Battle of Picacho Peak - Confederate Pickets Defeat Union Cavalry Patrol

The Skirmish of Picacho Pass (also known as the Battle of Picacho Pass or Peak ) was fought on April 15, 1862 near Picacho Peak, 50 miles (80 km) northwest of Tucson, Arizona, USA. It was fought between a Union cavalry patrol from California and a party of Confederate pickets from Tucson, and 3 Union soldiers were killed. The engagement was a tactical draw, as both sides withdrew from the field. Though actually little more than a skirmish, it has been considered the western-most engagement of the American Civil War, although a few weeks earlier a skirmish between Union and Confederate troops had occurred farther west at Stanwix Station with no fatalities, one Union private having received a shoulder wound. (There was also a July 1862 battle at Apache Pass in Arizona, fought between Union cavalry and Apache led by Cochise; however, since Cochise killed Union and Confederate troops with impartiality, this should be differentiated as a Civil War era engagement but not actually a Civil War battle.)

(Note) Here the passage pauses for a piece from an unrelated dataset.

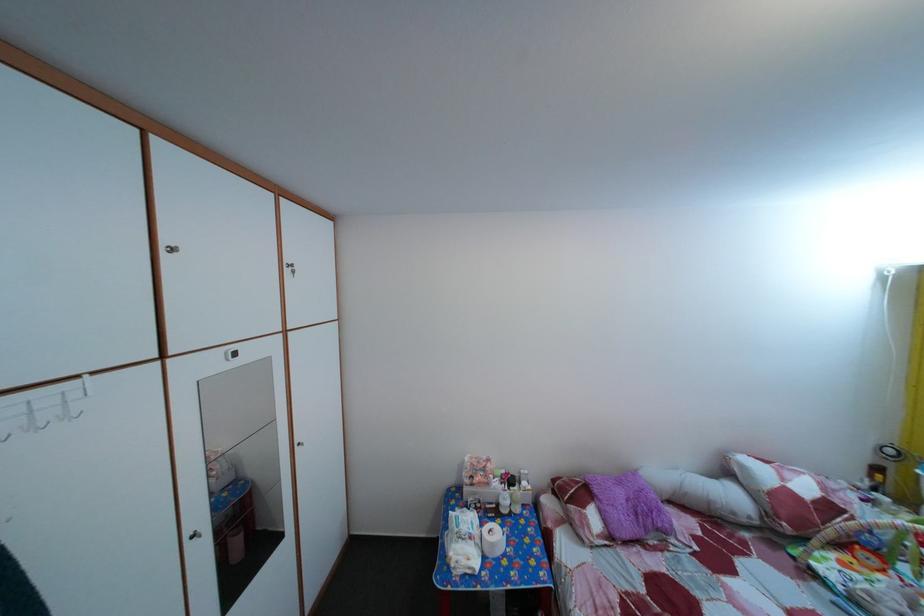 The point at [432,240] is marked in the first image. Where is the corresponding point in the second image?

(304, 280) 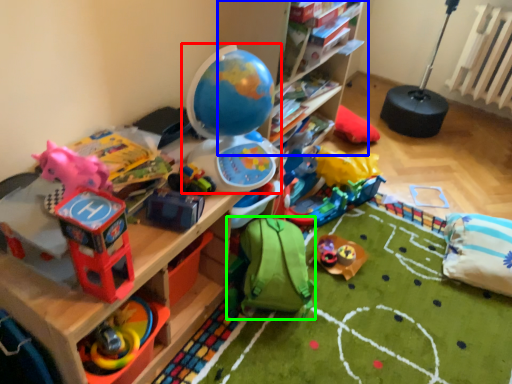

The skirmish took place on a slight rise overlooking Picacho Pass, a narrowing of the historic desert road along the Overland Stage route. This is a transportation corridor still channeling the transcontinental railroad and an interstate highway between a volcanic peak and the nearby Picacho mountain range. On April 15, 1862 (some authorities indicate April 16) a cavalry detachment of 14 troops rode into an ambush laid by 10 Confederate scouts from Captain Sherod Hunter’s company of Rangers recently posted at Tucson, 14 miles to the south. Two Union troops were killed on site and one mortally wounded. Three others were also wounded.